Distribution: The Jaguarundi is found from Mexico south to southern Brazil, including Paraguay, Uruguay and central Argentina. This is predominantly a lowland species ranging up to 6,500 feet or 2,000 meters, but in Colombia it has been reported to inhabit forests up to 10,400 feet or 3,200 meters. It is thought to be extinct in south Texas which was its previous northernmost limit.
Hunting and Feeding: These cats chase down their prey and are extremely fast and agile runners with incredible acceleration. They are also adept climbers and jumpers and can swim relatively well. They eat small mammals, reptiles, birds, fish and insects. Their habit of raiding domestic poultry has caused some conflict between them and farmers, normally resulting with them on the losing side of the battle. Pound for pound they eat more than any of the other cats without gaining weight which means they must have a higher metabolism. Although they are diurnal (active during the day) evidence suggests that they hunt at dawn and at dusk and can be active at night. Although they are comfortable in the trees this species prefers to hunt on the ground.

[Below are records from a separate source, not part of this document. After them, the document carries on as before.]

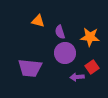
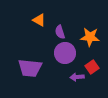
orange triangle: moved 1 px right, 1 px up; rotated 16 degrees clockwise
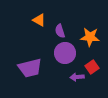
purple semicircle: moved 1 px up
purple trapezoid: rotated 20 degrees counterclockwise
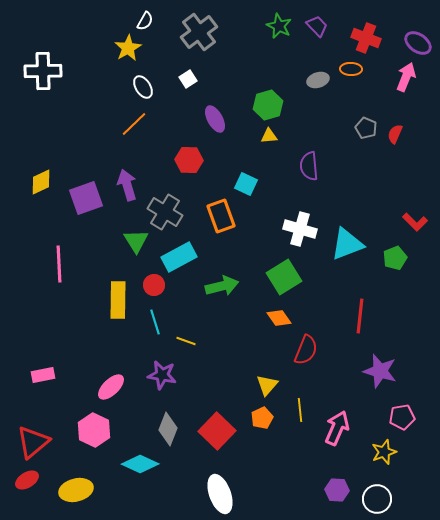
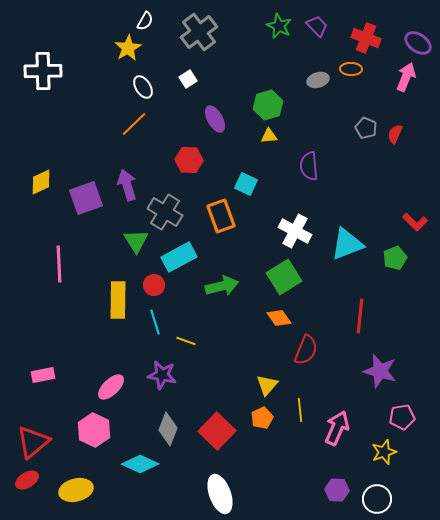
white cross at (300, 229): moved 5 px left, 2 px down; rotated 12 degrees clockwise
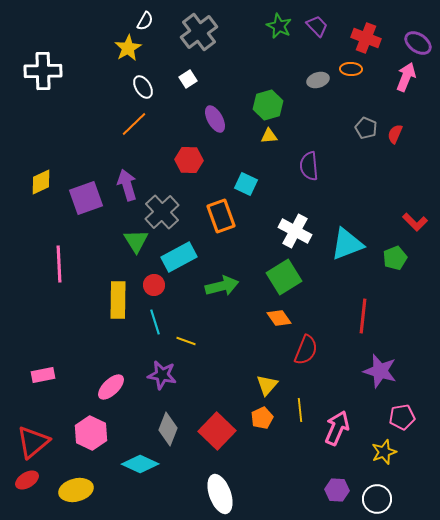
gray cross at (165, 212): moved 3 px left; rotated 16 degrees clockwise
red line at (360, 316): moved 3 px right
pink hexagon at (94, 430): moved 3 px left, 3 px down
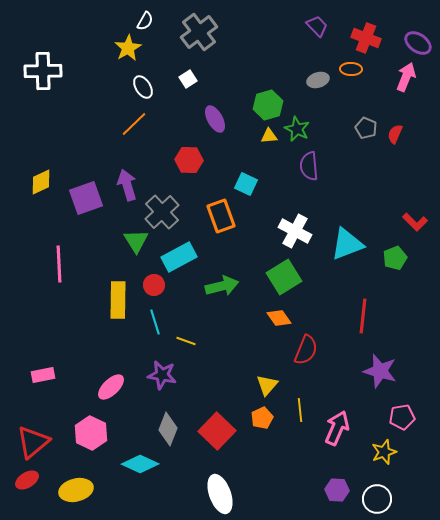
green star at (279, 26): moved 18 px right, 103 px down
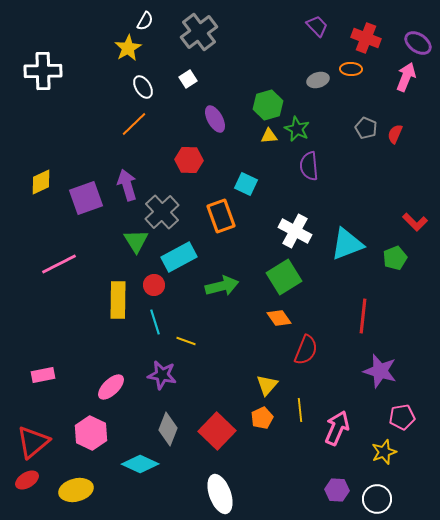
pink line at (59, 264): rotated 66 degrees clockwise
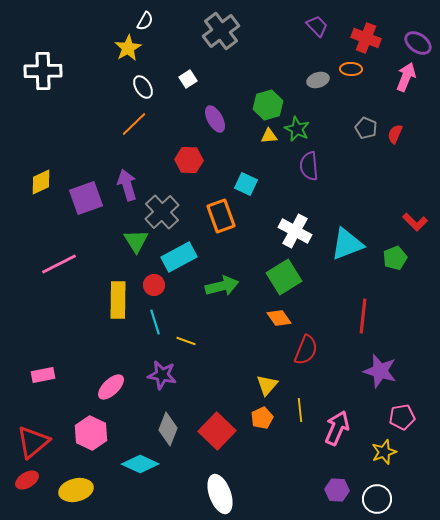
gray cross at (199, 32): moved 22 px right, 1 px up
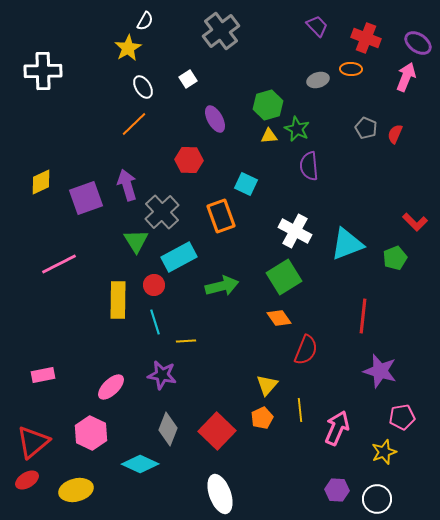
yellow line at (186, 341): rotated 24 degrees counterclockwise
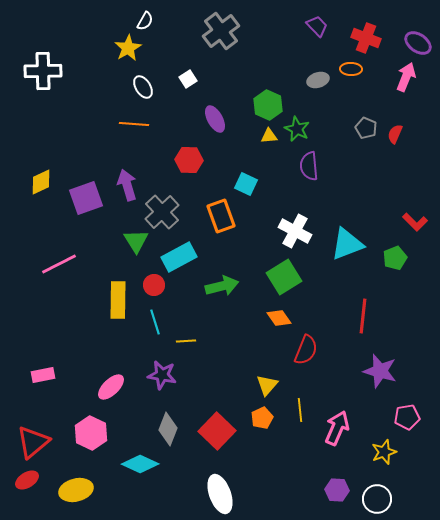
green hexagon at (268, 105): rotated 20 degrees counterclockwise
orange line at (134, 124): rotated 48 degrees clockwise
pink pentagon at (402, 417): moved 5 px right
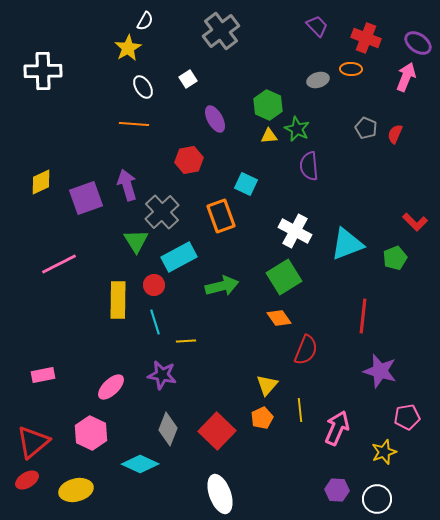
red hexagon at (189, 160): rotated 12 degrees counterclockwise
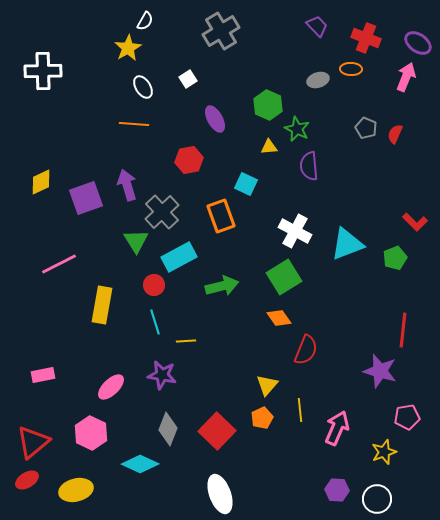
gray cross at (221, 31): rotated 6 degrees clockwise
yellow triangle at (269, 136): moved 11 px down
yellow rectangle at (118, 300): moved 16 px left, 5 px down; rotated 9 degrees clockwise
red line at (363, 316): moved 40 px right, 14 px down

Reproduction and Lifespan: It is still unknown as to whether these felines have a defined reproductive season or give birth throughout the year. The gestation period lasts between 65 and 70 days and the average litter consists of 2 kittens but can be as few as one or as many as four. The mother looks for the most impenetrable tangles of forest or for a hole in the trunk of a tree to birth her kittens. Like cougar and lion cubs they are born with spots that eventually disappear. They begin to consume solid food around 6 weeks and attain sexual maturity between 24 to 36 months. In captivity Jaguarundis have lived up to 15 years.

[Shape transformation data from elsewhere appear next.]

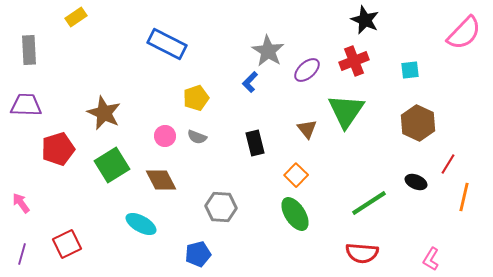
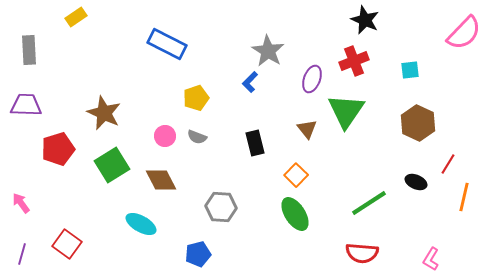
purple ellipse: moved 5 px right, 9 px down; rotated 28 degrees counterclockwise
red square: rotated 28 degrees counterclockwise
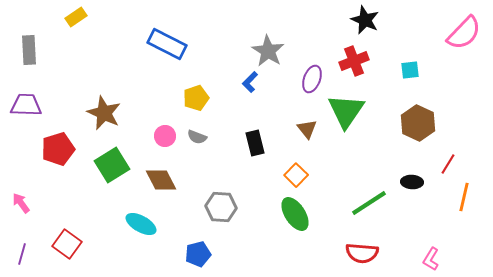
black ellipse: moved 4 px left; rotated 20 degrees counterclockwise
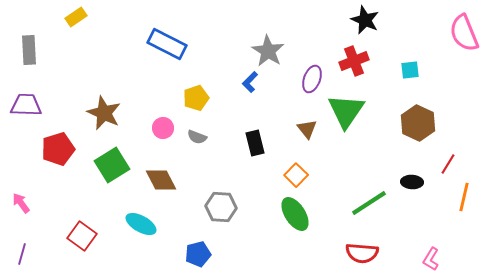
pink semicircle: rotated 114 degrees clockwise
pink circle: moved 2 px left, 8 px up
red square: moved 15 px right, 8 px up
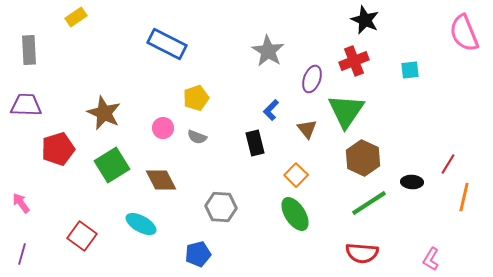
blue L-shape: moved 21 px right, 28 px down
brown hexagon: moved 55 px left, 35 px down
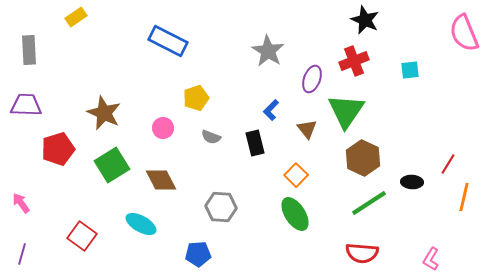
blue rectangle: moved 1 px right, 3 px up
gray semicircle: moved 14 px right
blue pentagon: rotated 10 degrees clockwise
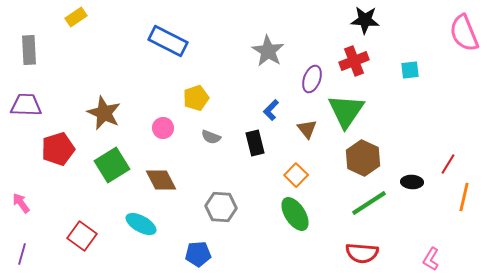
black star: rotated 20 degrees counterclockwise
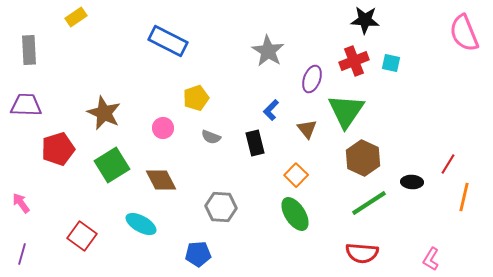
cyan square: moved 19 px left, 7 px up; rotated 18 degrees clockwise
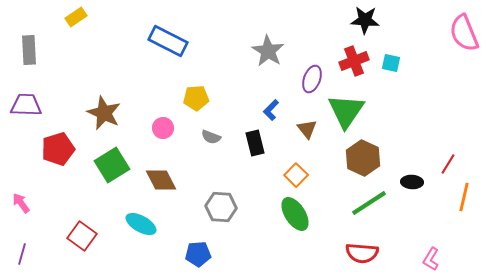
yellow pentagon: rotated 15 degrees clockwise
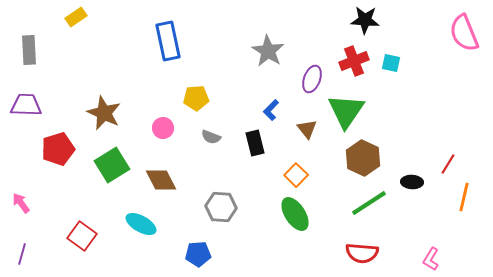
blue rectangle: rotated 51 degrees clockwise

Future Survival in the Wild: Of all the wild felines found in the tropical Americas the Jaguarundi has the bleakest future for two reasons. The first is that there are so few in captivity that there is not a viable genetic bank to continue reproduction in captivity or to reintroduce the species should a large enough “Mega” reserve be found to place them. The second is that the males require incredibly large territories of 40 square miles (100 km2) and must share these with the ocelot and jaguar who compete with them for food resources. Even the most protected forests do not yield the same food resources as they did when unaffected by human intervention. To maintain a genetically healthy population you need a minimum of 500 individuals with half (250) being male. This would equate to the need for a minimum connected area of 10,000 square miles or 25,000 km2 to maintain just one healthy breeding population.
Although this cat demonstrates a unique ability to adapt to human altered habitats most studies show that it only has a limited time left in the wild and in captivity until inbreeding damages the gene pool. Let us hope this is not the case. Mother Nature has proven scientists wrong in the past.